PROBLEM REQUIREMENTS :: Begin at the line bearing "σε δώδεκα διαφορετικές αποχρώσεις και άλλες". Transcribe it and all subsequent lines of the material below exactly, and nothing more.

[[ LISTED RECORDS open ]]

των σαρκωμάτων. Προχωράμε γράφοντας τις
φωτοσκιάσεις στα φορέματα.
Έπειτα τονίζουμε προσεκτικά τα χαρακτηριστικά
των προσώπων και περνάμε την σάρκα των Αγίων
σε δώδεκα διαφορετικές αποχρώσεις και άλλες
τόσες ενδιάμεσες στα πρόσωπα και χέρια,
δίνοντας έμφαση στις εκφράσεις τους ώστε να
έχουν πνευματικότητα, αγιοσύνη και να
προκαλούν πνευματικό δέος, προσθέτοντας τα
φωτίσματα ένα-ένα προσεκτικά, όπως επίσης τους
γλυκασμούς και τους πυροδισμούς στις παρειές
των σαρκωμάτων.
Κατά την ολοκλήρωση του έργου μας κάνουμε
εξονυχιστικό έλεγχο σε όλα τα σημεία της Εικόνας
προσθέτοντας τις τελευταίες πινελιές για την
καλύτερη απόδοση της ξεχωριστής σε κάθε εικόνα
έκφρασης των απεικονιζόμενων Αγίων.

[[ LISTED RECORDS closed ]]

ANSWER SPACE ::
σε δώδεκα διαφορετικές αποχρώσεις και άλλες
τόσες ενδιάμεσες στα πρόσωπα και χέρια,
δίνοντας έμφαση στις εκφράσεις τους ώστε να
έχουν πνευματικότητα, αγιοσύνη και να
προκαλούν πνευματικό δέος, προσθέτοντας τα
φωτίσματα ένα-ένα προσεκτικά, όπως επίσης τους
γλυκασμούς και τους πυροδισμούς στις παρειές
των σαρκωμάτων.
Κατά την ολοκλήρωση του έργου μας κάνουμε
εξονυχιστικό έλεγχο σε όλα τα σημεία της Εικόνας
προσθέτοντας τις τελευταίες πινελιές για την
καλύτερη απόδοση της ξεχωριστής σε κάθε εικόνα
έκφρασης των απεικονιζόμενων Αγίων.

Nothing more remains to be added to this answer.